5PM: The Pan Am Games is important. It’s not quite the World Championships, but at the same time, it is important for our country’s program as well as the USOC. With that being said, there are a couple of tough guys at 67, but the main guy is Borrero. You had what I thought was a good match against him in April until he got that bodylock. Are you going into this thing zeroing in on Borrero?

EC: Yeah, I mean, I like to think that in general there are a couple others who are tough and they have Cuban coaches, too. I lost to the Brazilian guy (Joilson De Brito Ramos) before and he just had a close match with Mexico (Manuel Lopez). I know there are a bunch of others.

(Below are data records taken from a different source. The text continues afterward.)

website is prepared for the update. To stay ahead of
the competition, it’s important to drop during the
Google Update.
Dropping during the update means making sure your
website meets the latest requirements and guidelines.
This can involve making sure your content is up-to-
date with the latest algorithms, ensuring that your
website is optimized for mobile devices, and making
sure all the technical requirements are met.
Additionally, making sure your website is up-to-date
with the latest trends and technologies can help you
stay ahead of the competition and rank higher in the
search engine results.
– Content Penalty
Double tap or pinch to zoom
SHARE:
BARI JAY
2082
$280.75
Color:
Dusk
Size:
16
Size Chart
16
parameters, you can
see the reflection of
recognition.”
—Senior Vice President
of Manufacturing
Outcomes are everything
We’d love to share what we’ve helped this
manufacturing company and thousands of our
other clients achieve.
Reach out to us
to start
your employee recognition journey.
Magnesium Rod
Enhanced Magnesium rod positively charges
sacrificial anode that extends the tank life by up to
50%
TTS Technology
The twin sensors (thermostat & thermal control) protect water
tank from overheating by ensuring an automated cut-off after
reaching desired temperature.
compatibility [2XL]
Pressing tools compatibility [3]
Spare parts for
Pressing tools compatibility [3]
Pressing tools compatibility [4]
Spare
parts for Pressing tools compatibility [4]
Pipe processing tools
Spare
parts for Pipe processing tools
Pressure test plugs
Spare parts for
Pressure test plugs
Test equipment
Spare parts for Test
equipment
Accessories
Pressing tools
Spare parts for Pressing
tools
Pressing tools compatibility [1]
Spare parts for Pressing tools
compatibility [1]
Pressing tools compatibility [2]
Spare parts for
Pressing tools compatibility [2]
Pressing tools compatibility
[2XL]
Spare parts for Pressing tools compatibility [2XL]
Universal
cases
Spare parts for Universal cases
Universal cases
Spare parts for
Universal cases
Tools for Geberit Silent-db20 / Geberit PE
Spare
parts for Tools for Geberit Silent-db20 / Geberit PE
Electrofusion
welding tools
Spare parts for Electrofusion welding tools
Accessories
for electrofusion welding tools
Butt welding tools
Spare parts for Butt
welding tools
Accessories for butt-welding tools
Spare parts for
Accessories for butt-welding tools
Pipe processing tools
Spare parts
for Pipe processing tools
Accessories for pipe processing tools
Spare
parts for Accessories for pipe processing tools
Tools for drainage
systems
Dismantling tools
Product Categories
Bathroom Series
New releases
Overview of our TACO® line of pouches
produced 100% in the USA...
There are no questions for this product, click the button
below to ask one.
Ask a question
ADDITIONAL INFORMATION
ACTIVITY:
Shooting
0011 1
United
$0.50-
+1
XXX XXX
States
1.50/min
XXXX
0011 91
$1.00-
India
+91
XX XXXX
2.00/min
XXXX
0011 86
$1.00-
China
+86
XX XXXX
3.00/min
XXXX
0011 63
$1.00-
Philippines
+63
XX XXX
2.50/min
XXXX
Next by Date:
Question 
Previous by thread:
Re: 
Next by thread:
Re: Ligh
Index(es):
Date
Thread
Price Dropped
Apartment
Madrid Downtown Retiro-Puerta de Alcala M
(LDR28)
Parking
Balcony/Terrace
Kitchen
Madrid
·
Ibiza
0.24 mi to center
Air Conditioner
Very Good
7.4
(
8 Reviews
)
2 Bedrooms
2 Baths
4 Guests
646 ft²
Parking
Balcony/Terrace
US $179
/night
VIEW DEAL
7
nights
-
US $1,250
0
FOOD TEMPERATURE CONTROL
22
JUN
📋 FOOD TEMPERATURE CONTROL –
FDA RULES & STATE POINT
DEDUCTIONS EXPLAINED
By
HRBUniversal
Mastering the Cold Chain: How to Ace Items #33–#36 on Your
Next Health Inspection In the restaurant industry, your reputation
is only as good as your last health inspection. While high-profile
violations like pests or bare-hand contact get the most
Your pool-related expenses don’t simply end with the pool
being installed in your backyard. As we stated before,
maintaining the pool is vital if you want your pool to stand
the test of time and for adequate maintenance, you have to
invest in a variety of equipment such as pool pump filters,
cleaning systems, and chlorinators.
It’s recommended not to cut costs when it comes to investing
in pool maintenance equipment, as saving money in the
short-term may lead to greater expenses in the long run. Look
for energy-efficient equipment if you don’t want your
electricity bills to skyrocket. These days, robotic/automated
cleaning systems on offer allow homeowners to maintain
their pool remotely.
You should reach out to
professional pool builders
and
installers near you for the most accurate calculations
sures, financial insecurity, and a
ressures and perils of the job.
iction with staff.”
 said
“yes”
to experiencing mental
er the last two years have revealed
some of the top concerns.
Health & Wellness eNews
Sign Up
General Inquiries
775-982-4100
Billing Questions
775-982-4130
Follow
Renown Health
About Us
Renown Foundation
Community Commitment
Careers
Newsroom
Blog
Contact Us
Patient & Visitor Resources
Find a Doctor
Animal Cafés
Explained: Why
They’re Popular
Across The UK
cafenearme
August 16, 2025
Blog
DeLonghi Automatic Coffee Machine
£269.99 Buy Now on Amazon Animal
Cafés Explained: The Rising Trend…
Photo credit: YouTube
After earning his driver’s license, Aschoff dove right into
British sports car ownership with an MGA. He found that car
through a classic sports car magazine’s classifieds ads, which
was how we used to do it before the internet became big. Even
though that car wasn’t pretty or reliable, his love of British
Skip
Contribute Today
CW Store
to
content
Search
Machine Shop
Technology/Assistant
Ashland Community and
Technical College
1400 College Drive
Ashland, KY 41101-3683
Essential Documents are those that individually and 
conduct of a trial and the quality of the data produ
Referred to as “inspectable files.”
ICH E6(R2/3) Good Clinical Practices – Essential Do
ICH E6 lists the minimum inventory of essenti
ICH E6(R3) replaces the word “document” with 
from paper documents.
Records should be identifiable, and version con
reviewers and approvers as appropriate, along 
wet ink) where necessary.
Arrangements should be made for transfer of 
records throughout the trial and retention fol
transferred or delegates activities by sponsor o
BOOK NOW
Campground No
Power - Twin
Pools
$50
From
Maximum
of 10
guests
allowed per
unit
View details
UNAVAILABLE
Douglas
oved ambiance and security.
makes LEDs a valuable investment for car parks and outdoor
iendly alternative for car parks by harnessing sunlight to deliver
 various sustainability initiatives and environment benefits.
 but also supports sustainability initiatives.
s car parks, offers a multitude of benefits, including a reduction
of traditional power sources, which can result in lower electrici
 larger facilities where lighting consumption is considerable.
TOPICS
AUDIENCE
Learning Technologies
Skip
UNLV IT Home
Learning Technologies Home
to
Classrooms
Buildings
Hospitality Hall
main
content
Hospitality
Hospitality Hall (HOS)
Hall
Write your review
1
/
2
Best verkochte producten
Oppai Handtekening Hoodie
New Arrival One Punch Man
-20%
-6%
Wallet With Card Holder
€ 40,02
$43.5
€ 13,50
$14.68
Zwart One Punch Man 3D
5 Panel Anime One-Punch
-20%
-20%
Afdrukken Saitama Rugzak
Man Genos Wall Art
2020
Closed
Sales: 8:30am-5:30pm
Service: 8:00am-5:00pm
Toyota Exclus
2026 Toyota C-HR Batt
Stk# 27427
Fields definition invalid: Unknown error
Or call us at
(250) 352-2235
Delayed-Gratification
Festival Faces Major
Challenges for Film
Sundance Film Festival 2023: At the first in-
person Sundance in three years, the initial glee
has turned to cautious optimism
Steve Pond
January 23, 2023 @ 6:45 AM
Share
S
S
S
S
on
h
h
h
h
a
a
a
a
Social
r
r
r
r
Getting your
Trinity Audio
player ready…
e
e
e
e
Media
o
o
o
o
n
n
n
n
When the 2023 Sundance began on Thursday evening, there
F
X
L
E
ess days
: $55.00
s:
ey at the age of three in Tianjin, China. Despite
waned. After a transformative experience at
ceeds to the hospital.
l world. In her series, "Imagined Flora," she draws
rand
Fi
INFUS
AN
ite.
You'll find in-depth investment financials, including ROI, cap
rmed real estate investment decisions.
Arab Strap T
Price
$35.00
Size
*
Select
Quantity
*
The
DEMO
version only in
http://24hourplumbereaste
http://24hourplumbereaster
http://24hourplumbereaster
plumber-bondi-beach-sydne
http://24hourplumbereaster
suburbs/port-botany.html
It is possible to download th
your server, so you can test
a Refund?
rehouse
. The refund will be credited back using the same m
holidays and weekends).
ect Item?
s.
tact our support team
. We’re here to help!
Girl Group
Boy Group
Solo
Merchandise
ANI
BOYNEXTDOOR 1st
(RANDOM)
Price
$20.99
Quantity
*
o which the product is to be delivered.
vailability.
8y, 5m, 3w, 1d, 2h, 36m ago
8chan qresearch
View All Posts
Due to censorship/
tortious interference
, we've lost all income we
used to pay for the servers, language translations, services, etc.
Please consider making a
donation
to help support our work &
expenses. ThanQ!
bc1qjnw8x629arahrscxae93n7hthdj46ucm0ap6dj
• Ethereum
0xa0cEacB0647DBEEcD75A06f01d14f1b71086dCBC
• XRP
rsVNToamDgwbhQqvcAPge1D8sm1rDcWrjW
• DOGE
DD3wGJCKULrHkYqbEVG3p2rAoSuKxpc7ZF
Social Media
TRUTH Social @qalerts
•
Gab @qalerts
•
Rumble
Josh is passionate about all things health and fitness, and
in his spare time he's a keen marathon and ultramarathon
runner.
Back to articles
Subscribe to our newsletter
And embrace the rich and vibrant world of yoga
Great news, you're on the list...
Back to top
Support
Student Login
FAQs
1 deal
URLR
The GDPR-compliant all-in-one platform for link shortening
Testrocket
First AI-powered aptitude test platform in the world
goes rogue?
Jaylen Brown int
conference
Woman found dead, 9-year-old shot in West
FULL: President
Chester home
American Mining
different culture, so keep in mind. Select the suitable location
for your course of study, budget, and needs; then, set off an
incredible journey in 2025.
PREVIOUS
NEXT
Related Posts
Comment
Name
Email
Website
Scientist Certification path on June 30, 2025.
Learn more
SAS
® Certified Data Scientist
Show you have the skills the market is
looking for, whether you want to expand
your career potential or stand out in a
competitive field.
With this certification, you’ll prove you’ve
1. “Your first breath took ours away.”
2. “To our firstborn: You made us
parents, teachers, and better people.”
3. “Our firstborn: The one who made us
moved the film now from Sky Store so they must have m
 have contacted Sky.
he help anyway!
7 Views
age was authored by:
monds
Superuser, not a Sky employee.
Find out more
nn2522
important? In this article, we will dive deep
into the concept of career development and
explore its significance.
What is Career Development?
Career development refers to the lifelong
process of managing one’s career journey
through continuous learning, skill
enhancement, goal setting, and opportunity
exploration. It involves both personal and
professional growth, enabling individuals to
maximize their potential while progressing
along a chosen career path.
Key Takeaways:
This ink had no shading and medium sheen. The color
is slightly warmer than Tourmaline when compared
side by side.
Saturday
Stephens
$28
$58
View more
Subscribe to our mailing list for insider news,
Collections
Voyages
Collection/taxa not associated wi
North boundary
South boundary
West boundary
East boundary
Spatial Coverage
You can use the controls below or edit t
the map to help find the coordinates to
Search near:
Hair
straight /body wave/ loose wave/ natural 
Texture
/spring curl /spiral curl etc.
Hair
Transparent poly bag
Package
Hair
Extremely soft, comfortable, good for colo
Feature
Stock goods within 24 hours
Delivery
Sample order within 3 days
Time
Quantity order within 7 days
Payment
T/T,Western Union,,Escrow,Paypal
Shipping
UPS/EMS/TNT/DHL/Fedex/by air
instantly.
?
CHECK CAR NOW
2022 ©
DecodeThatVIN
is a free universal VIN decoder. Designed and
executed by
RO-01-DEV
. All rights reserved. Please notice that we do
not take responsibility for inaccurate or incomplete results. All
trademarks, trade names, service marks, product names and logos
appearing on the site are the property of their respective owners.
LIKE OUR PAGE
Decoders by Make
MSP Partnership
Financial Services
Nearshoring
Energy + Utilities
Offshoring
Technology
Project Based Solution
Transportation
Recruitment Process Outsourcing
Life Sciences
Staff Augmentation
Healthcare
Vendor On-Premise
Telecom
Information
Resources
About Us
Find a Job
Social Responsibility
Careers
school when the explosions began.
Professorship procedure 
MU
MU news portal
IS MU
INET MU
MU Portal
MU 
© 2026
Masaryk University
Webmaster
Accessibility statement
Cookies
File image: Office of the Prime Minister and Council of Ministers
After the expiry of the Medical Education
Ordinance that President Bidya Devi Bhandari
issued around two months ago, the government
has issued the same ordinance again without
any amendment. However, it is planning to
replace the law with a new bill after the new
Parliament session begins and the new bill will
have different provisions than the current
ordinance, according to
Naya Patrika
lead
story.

I have been trying to zero in on him (Borrero) and train for him with the connotation in my mind that I am not going to walk over anyone. I still have to wrestle whoever it is first, there are other guys who are good and put me on the ropes before. I am definitely going to have to take care of business if I have to wrestle one of those guys before I wrestle him.

5PM: This is a different year and the training plan for the Worlds is certainly different than it was in 2018. Where you’re at now, coming out of Final X almost two months ago and comparing it to the same stage leading up to Budapest, do you feel like this workload is working for you?

Ellis Coleman: I feel good, I feel good. As far as the workload, I feel fresher now than I did last year and the year before. Physically, I feel like camp has targeted the right type of training that we need to do. It’s hard to gauge now, considering. I don’t know the exact time frame when we left (in 2018) and trained with the foreigners. We did train for a long time, it was about a month. But maybe two weeks this time would be good, just to train with those guys and be able to tell. This competition will be a good reminder, too, but the foreigners are the only way to really gauge myself. Honestly.